The use of fructose as a pure sugar has considerably increased in the last 3 decades, especially as a sweetener in carbonated beverages. Our previous studies showed that long-term fructose intake adversely affected several age-related metabolic parameters. The purpose of the present study was to compare the consequences of long-term fructose intake with those of glucose or sucrose on renal morphology and on several biochemical parameters used to estimate renal function. Male rats were fed a commercial diet for 16 months, and had free access either to water (control) or to 250 g/L solutions of fructose, glucose, or sucrose. Fructose-drinking rats exhibited higher liver weights compare to the other dietary groups. Control rats excreted significantly less urinary output than all sugar groups, which did not differ from each other. No differences were observed in fasting plasma fructose, glucose, and creatinine levels, or in urinary glucose levels. Fructose consumption resulted in elevated urinary fructose levels, higher creatinine clearance, and marked proteinuria. The tested sugars had influence on the molecular weight distribution of urinary proteins in the ranges of 10 to 16, 25 to 35, and 75 to 85 kd.

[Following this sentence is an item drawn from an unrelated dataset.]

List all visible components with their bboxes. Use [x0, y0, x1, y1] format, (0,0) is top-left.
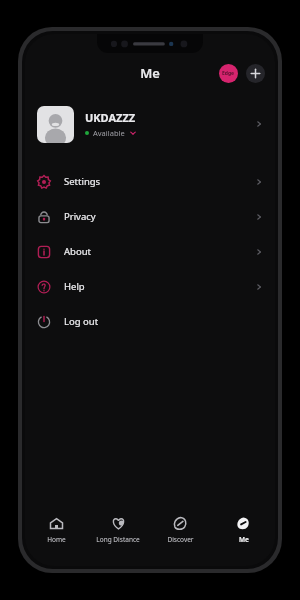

Histological examination revealed that fructose consumption led to the formation of foci of cortical tubular necrosis with chronic inflammatory infiltrate, accumulation of tubular hyaline casts, thickening of the Bowman’s capsule, mesangial thickening due to collagen deposits, and the occurrence of hemosiderin in tubular cells. These data suggest that fructose has a negative impact on kidney function and morphology. Further research is required to elucidate the precise mechanisms by which long-term fructose consumption hampers renal metabolism.